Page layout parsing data

== Segment start ==

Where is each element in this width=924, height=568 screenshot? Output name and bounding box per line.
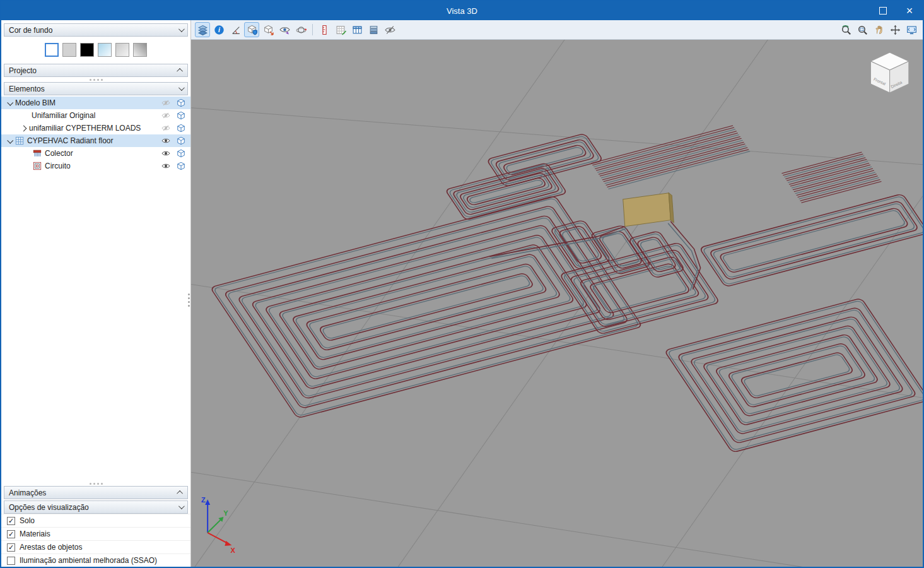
layers-3d-tool-button[interactable] xyxy=(195,22,210,37)
move-view-button[interactable] xyxy=(887,22,903,37)
bg-swatch-light-gray[interactable] xyxy=(62,43,76,57)
maximize-icon xyxy=(879,7,887,15)
model-cube-icon[interactable] xyxy=(177,162,185,170)
checkbox[interactable] xyxy=(7,557,15,565)
window-title: Vista 3D xyxy=(1,6,923,16)
3d-canvas[interactable]: FrontalDireitaZYX xyxy=(191,40,923,567)
model-cube-icon[interactable] xyxy=(177,98,185,107)
collector-icon xyxy=(33,149,42,158)
title-bar[interactable]: Vista 3D × xyxy=(1,1,923,20)
option-ssao[interactable]: Iluminação ambiental melhorada (SSAO) xyxy=(1,553,190,567)
left-sidebar: Cor de fundo Projecto Elementos xyxy=(1,20,191,567)
panel-title: Opções de visualização xyxy=(9,503,178,512)
svg-text:Y: Y xyxy=(223,509,228,517)
svg-text:Z: Z xyxy=(201,496,206,504)
tree-item-label: Modelo BIM xyxy=(15,98,56,107)
visibility-on-icon[interactable] xyxy=(161,162,170,170)
data-table-button[interactable] xyxy=(349,22,365,37)
checkbox[interactable]: ✓ xyxy=(7,543,15,552)
tree-item-colector[interactable]: Colector xyxy=(1,147,190,160)
panel-title: Projecto xyxy=(9,66,178,75)
checkbox[interactable]: ✓ xyxy=(7,517,15,525)
zoom-extents-button[interactable] xyxy=(838,22,853,37)
model-cube-icon[interactable] xyxy=(177,136,185,145)
radiant-floor-icon xyxy=(15,136,24,145)
checkbox[interactable]: ✓ xyxy=(7,530,15,538)
chevron-down-icon[interactable] xyxy=(7,99,13,105)
tree-item-cypehvac-radiant-floor[interactable]: CYPEHVAC Radiant floor xyxy=(1,134,190,147)
option-solo[interactable]: ✓ Solo xyxy=(1,514,190,527)
visibility-off-icon[interactable] xyxy=(161,111,170,120)
visibility-off-icon[interactable] xyxy=(161,98,170,107)
tree-item-label: unifamiliar CYPETHERM LOADS xyxy=(29,124,141,133)
clipping-plane-button[interactable] xyxy=(244,22,259,37)
pan-button[interactable] xyxy=(871,22,886,37)
viewport-panel: i FrontalDireitaZYX xyxy=(191,20,923,567)
option-materiais[interactable]: ✓ Materiais xyxy=(1,527,190,540)
panel-header-cor-de-fundo[interactable]: Cor de fundo xyxy=(4,23,188,37)
tree-item-unifamiliar-cypetherm-loads[interactable]: unifamiliar CYPETHERM LOADS xyxy=(1,122,190,134)
tree-item-circuito[interactable]: Circuito xyxy=(1,160,190,172)
tree-item-unifamiliar-original[interactable]: Unifamiliar Original xyxy=(1,109,190,122)
chevron-right-icon[interactable] xyxy=(21,125,27,131)
tree-item-modelo-bim[interactable]: Modelo BIM xyxy=(1,97,190,109)
vista-3d-window: Vista 3D × Cor de fundo Projecto xyxy=(0,0,924,568)
panel-header-opcoes-visualizacao[interactable]: Opções de visualização xyxy=(4,500,188,514)
model-cube-icon[interactable] xyxy=(177,111,185,120)
info-button[interactable]: i xyxy=(211,22,226,37)
option-label: Iluminação ambiental melhorada (SSAO) xyxy=(20,556,157,565)
svg-text:X: X xyxy=(230,547,235,554)
panel-title: Animações xyxy=(9,488,178,497)
maximize-button[interactable] xyxy=(870,1,896,20)
bg-swatch-dark-gradient[interactable] xyxy=(133,43,147,57)
visibility-tool-button[interactable] xyxy=(277,22,292,37)
panel-title: Elementos xyxy=(9,85,178,93)
hide-elements-button[interactable] xyxy=(382,22,397,37)
visibility-on-icon[interactable] xyxy=(161,136,170,145)
sidebar-splitter[interactable] xyxy=(188,293,190,307)
visualization-options: ✓ Solo ✓ Materiais ✓ Arestas de objetos … xyxy=(1,514,190,567)
fit-screen-button[interactable] xyxy=(904,22,919,37)
panel-title: Cor de fundo xyxy=(9,26,178,35)
panel-resize-handle[interactable] xyxy=(1,77,190,82)
panel-header-animacoes[interactable]: Animações xyxy=(4,486,188,499)
chevron-down-icon xyxy=(178,26,185,32)
panel-header-projecto[interactable]: Projecto xyxy=(4,64,188,77)
tree-item-label: Circuito xyxy=(45,162,71,170)
tree-item-label: Unifamiliar Original xyxy=(32,111,95,120)
chevron-down-icon xyxy=(178,85,185,91)
tree-item-label: CYPEHVAC Radiant floor xyxy=(27,136,114,145)
view-cube[interactable]: FrontalDireita xyxy=(870,52,908,93)
visibility-off-icon[interactable] xyxy=(161,124,170,133)
bg-swatch-gray-gradient[interactable] xyxy=(115,43,129,57)
toolbar-separator xyxy=(312,24,313,35)
model-cube-icon[interactable] xyxy=(177,149,185,158)
visibility-on-icon[interactable] xyxy=(161,149,170,158)
viewport-toolbar: i xyxy=(191,20,923,40)
model-cube-icon[interactable] xyxy=(177,124,185,133)
bg-swatch-white[interactable] xyxy=(45,43,59,57)
bg-swatch-blue-gradient[interactable] xyxy=(98,43,112,57)
close-button[interactable]: × xyxy=(896,1,923,20)
bg-swatch-black[interactable] xyxy=(80,43,94,57)
chevron-down-icon[interactable] xyxy=(7,137,13,143)
ruler-tool-button[interactable] xyxy=(317,22,332,37)
elements-tree: Modelo BIM Unifamiliar Original uni xyxy=(1,97,190,172)
panel-header-elementos[interactable]: Elementos xyxy=(4,82,188,95)
option-label: Arestas de objetos xyxy=(20,543,82,552)
isolate-box-button[interactable] xyxy=(260,22,276,37)
protractor-tool-button[interactable] xyxy=(228,22,243,37)
chevron-down-icon xyxy=(178,503,185,509)
panel-resize-handle[interactable] xyxy=(1,481,190,486)
layers-button[interactable] xyxy=(366,22,381,37)
circuit-icon xyxy=(33,162,42,170)
edit-plan-button[interactable] xyxy=(333,22,348,37)
tree-item-label: Colector xyxy=(45,149,73,158)
close-icon: × xyxy=(906,5,913,16)
zoom-window-button[interactable] xyxy=(855,22,870,37)
background-color-swatches xyxy=(1,37,190,62)
option-label: Materiais xyxy=(20,530,50,538)
collector-object xyxy=(623,193,671,227)
option-arestas-de-objetos[interactable]: ✓ Arestas de objetos xyxy=(1,540,190,553)
orbit-tool-button[interactable] xyxy=(293,22,308,37)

== Segment end ==

» **Problem**: Set down all the lines above exactly as they appear, with no pictures.

» **Response to this task**:
Where is each element in this width=924, height=568 screenshot? Output name and bounding box per line.
layers-3d-tool-button[interactable] xyxy=(195,22,210,37)
move-view-button[interactable] xyxy=(887,22,903,37)
bg-swatch-light-gray[interactable] xyxy=(62,43,76,57)
maximize-icon xyxy=(879,7,887,15)
model-cube-icon[interactable] xyxy=(177,162,185,170)
checkbox[interactable] xyxy=(7,557,15,565)
window-title: Vista 3D xyxy=(1,6,923,16)
3d-canvas[interactable]: FrontalDireitaZYX xyxy=(191,40,923,567)
model-cube-icon[interactable] xyxy=(177,98,185,107)
collector-icon xyxy=(33,149,42,158)
title-bar[interactable]: Vista 3D × xyxy=(1,1,923,20)
option-ssao[interactable]: Iluminação ambiental melhorada (SSAO) xyxy=(1,553,190,567)
left-sidebar: Cor de fundo Projecto Elementos xyxy=(1,20,191,567)
panel-title: Opções de visualização xyxy=(9,503,178,512)
svg-text:Y: Y xyxy=(223,509,228,517)
svg-text:Z: Z xyxy=(201,496,206,504)
tree-item-label: Modelo BIM xyxy=(15,98,56,107)
visibility-on-icon[interactable] xyxy=(161,162,170,170)
data-table-button[interactable] xyxy=(349,22,365,37)
checkbox[interactable]: ✓ xyxy=(7,543,15,552)
tree-item-colector[interactable]: Colector xyxy=(1,147,190,160)
panel-title: Projecto xyxy=(9,66,178,75)
checkbox[interactable]: ✓ xyxy=(7,517,15,525)
zoom-extents-button[interactable] xyxy=(838,22,853,37)
model-cube-icon[interactable] xyxy=(177,136,185,145)
radiant-floor-icon xyxy=(15,136,24,145)
checkbox[interactable]: ✓ xyxy=(7,530,15,538)
chevron-down-icon[interactable] xyxy=(7,99,13,105)
tree-item-cypehvac-radiant-floor[interactable]: CYPEHVAC Radiant floor xyxy=(1,134,190,147)
option-solo[interactable]: ✓ Solo xyxy=(1,514,190,527)
visibility-off-icon[interactable] xyxy=(161,111,170,120)
visibility-off-icon[interactable] xyxy=(161,98,170,107)
tree-item-label: unifamiliar CYPETHERM LOADS xyxy=(29,124,141,133)
clipping-plane-button[interactable] xyxy=(244,22,259,37)
pan-button[interactable] xyxy=(871,22,886,37)
viewport-panel: i FrontalDireitaZYX xyxy=(191,20,923,567)
option-materiais[interactable]: ✓ Materiais xyxy=(1,527,190,540)
panel-header-cor-de-fundo[interactable]: Cor de fundo xyxy=(4,23,188,37)
tree-item-unifamiliar-cypetherm-loads[interactable]: unifamiliar CYPETHERM LOADS xyxy=(1,122,190,134)
tree-item-circuito[interactable]: Circuito xyxy=(1,160,190,172)
tree-item-unifamiliar-original[interactable]: Unifamiliar Original xyxy=(1,109,190,122)
chevron-right-icon[interactable] xyxy=(21,125,27,131)
tree-item-modelo-bim[interactable]: Modelo BIM xyxy=(1,97,190,109)
vista-3d-window: Vista 3D × Cor de fundo Projecto xyxy=(0,0,924,568)
panel-header-opcoes-visualizacao[interactable]: Opções de visualização xyxy=(4,500,188,514)
model-cube-icon[interactable] xyxy=(177,111,185,120)
info-button[interactable]: i xyxy=(211,22,226,37)
option-label: Iluminação ambiental melhorada (SSAO) xyxy=(20,556,157,565)
svg-text:X: X xyxy=(230,547,235,554)
panel-title: Animações xyxy=(9,488,178,497)
maximize-button[interactable] xyxy=(870,1,896,20)
bg-swatch-dark-gradient[interactable] xyxy=(133,43,147,57)
visibility-tool-button[interactable] xyxy=(277,22,292,37)
panel-title: Elementos xyxy=(9,85,178,93)
hide-elements-button[interactable] xyxy=(382,22,397,37)
visibility-on-icon[interactable] xyxy=(161,136,170,145)
sidebar-splitter[interactable] xyxy=(188,293,190,307)
visualization-options: ✓ Solo ✓ Materiais ✓ Arestas de objetos … xyxy=(1,514,190,567)
fit-screen-button[interactable] xyxy=(904,22,919,37)
panel-title: Cor de fundo xyxy=(9,26,178,35)
panel-resize-handle[interactable] xyxy=(1,77,190,82)
panel-header-animacoes[interactable]: Animações xyxy=(4,486,188,499)
chevron-down-icon xyxy=(178,26,185,32)
panel-header-projecto[interactable]: Projecto xyxy=(4,64,188,77)
tree-item-label: Circuito xyxy=(45,162,71,170)
tree-item-label: Unifamiliar Original xyxy=(32,111,95,120)
chevron-down-icon xyxy=(178,85,185,91)
tree-item-label: CYPEHVAC Radiant floor xyxy=(27,136,114,145)
view-cube[interactable]: FrontalDireita xyxy=(870,52,908,93)
visibility-off-icon[interactable] xyxy=(161,124,170,133)
bg-swatch-gray-gradient[interactable] xyxy=(115,43,129,57)
toolbar-separator xyxy=(312,24,313,35)
model-cube-icon[interactable] xyxy=(177,149,185,158)
visibility-on-icon[interactable] xyxy=(161,149,170,158)
viewport-toolbar: i xyxy=(191,20,923,40)
model-cube-icon[interactable] xyxy=(177,124,185,133)
bg-swatch-white[interactable] xyxy=(45,43,59,57)
bg-swatch-blue-gradient[interactable] xyxy=(98,43,112,57)
close-button[interactable]: × xyxy=(896,1,923,20)
bg-swatch-black[interactable] xyxy=(80,43,94,57)
chevron-down-icon[interactable] xyxy=(7,137,13,143)
ruler-tool-button[interactable] xyxy=(317,22,332,37)
elements-tree: Modelo BIM Unifamiliar Original uni xyxy=(1,97,190,172)
panel-header-elementos[interactable]: Elementos xyxy=(4,82,188,95)
option-label: Arestas de objetos xyxy=(20,543,82,552)
isolate-box-button[interactable] xyxy=(260,22,276,37)
protractor-tool-button[interactable] xyxy=(228,22,243,37)
chevron-down-icon xyxy=(178,503,185,509)
panel-resize-handle[interactable] xyxy=(1,481,190,486)
layers-button[interactable] xyxy=(366,22,381,37)
circuit-icon xyxy=(33,162,42,170)
edit-plan-button[interactable] xyxy=(333,22,348,37)
tree-item-label: Colector xyxy=(45,149,73,158)
close-icon: × xyxy=(906,5,913,16)
zoom-window-button[interactable] xyxy=(855,22,870,37)
background-color-swatches xyxy=(1,37,190,62)
option-label: Materiais xyxy=(20,530,50,538)
collector-object xyxy=(623,193,671,227)
option-arestas-de-objetos[interactable]: ✓ Arestas de objetos xyxy=(1,540,190,553)
orbit-tool-button[interactable] xyxy=(293,22,308,37)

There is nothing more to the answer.